By johnboy - 14 February 2006 5

Half arsed security measures are normally worse than useless in addition to being very expensive.

The Bollards blocking access to the doors of Parliament House would seem to fall into this category and were the cause of amazing scenes in Senate Estimates yesterday. The Hansard is here but read on for the relevant extract starting on page 10:

Senator FAULKNER—That is excellent. Thank you for that. Another issue that I have addressed at a number of estimates committees now is the retractable security bollards here at Parliament House. Things are not going well with those bollards, are they Ms Penfold?

Ms Penfold—They could be going better, but I think that all we are seeing at this stage are inevitable teething problems, particularly, I suspect, related to the fact that the bollards are built to be up most of the time and going up and down some of the time. Because of the way things worked out last year with getting the advice about when they should be up and when they should be down, they were basically all locked into the ground for the best part of six months. So we are probably seeing a few problems related to that and to the effect of that on the mechanisms.

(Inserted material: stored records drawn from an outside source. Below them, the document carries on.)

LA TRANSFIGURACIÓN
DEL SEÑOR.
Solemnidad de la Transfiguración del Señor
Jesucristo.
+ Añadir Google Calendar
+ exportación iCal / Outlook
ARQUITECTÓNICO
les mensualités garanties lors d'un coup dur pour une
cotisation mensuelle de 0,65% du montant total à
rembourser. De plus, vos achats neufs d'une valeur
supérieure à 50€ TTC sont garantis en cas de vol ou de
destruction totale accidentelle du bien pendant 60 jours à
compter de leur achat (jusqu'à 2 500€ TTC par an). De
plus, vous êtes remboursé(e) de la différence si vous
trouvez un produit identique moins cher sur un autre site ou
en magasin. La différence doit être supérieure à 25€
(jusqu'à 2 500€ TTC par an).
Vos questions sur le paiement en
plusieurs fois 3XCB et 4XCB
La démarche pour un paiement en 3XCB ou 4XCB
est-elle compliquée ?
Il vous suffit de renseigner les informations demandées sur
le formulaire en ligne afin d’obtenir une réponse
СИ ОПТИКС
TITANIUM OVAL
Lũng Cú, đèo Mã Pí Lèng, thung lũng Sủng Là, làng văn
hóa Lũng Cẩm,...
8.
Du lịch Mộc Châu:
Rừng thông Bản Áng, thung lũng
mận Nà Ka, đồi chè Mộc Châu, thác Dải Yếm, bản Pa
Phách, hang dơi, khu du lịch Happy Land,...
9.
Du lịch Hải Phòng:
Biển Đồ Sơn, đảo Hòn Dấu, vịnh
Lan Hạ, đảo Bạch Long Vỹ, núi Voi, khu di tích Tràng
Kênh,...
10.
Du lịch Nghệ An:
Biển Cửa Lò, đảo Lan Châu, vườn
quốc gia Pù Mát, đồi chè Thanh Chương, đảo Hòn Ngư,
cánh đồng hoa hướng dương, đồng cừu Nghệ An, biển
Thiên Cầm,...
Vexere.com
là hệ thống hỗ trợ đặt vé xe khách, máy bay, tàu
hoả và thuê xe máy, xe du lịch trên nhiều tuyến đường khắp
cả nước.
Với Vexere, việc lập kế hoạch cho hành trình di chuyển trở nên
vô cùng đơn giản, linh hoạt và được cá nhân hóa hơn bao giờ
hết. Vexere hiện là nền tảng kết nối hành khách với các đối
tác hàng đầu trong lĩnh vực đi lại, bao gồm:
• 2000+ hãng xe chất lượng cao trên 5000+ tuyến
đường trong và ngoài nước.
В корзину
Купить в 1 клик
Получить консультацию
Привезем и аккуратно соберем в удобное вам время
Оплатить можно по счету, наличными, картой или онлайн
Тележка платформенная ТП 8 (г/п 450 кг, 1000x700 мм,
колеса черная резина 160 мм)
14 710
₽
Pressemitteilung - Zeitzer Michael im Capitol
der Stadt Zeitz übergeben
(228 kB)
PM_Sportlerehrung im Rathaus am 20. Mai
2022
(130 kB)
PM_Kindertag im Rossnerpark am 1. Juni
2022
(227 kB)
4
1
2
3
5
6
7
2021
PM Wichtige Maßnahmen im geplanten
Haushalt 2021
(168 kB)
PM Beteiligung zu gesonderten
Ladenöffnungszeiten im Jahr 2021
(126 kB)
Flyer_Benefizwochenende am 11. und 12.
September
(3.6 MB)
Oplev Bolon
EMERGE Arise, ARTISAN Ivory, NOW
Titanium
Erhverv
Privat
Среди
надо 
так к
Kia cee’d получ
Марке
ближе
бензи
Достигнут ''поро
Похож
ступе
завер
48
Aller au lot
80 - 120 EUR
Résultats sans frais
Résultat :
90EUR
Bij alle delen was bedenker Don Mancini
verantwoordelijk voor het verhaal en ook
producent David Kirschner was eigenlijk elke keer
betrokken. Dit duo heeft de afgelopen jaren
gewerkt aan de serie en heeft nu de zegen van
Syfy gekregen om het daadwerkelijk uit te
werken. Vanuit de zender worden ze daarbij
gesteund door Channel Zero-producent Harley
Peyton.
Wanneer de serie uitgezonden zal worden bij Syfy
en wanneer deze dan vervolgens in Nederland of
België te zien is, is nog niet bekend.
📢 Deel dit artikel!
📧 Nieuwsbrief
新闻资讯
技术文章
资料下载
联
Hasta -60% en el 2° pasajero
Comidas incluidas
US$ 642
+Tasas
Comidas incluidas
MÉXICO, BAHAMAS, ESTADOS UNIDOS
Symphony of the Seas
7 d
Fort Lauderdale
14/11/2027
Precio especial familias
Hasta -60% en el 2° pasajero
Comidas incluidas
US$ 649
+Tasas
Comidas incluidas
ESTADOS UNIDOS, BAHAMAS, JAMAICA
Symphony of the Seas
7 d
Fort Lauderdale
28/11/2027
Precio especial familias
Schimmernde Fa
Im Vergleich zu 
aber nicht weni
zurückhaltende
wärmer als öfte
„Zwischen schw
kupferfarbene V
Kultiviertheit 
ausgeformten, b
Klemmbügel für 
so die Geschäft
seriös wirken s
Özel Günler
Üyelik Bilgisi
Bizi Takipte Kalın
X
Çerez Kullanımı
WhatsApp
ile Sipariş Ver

We are seeing a few other problems that are purely, we believe at the moment, teething problems relating to how they were installed and how some of them operate. I have some figures, if you would like them, for those things.

Senator FAULKNER—Okay. Why not, if you can, give us some figures about these problems. That would be helpful, I am sure, for the committee.

Ms Penfold—The figures suggest that the bollards have operated approximately 10,000 times since we put them into operation at the beginning of January.

Senator FAULKNER—You mean they have retracted 10,000—

Ms Penfold—They have gone up and down.

Senator ROBERT RAY—Where are you talking about? How many sets?

Ms Penfold—I am talking about the sets at the three slip road entrances and exits, so I suppose six.

Senator FAULKNER—In all three wings—ministerial, House and Senate?

Ms Penfold—The three wings, that is right—entrances and exits. So we are talking 10,000 operations. We have got, in that time, 18 incidents recorded by our security people. There is another one that is recorded by the maintenance people, but it did not cause any sort of incident, as another repair thing. So 18 noticeable incidents since we started using them. Of those, 14 seem to be some sort of mechanical failure in the system.

Senator FAULKNER—What are the other four?

Ms Penfold—There are two recorded as operator error; one recorded as a road loop problem, which seems to relate to a taxi turning around at a point where the road loop would have sensed that it was going in one particular direction; and one where one of our vehicles actually clipped the swipe-card reader and damaged it—and I do not think we can blame that on the bollards.

Senator FAULKNER—No, I do not either. That caused a broader mechanical failure with the bollard?

Ms Penfold—No, I think it just meant we had to fix up that bit. It was a recorded incident.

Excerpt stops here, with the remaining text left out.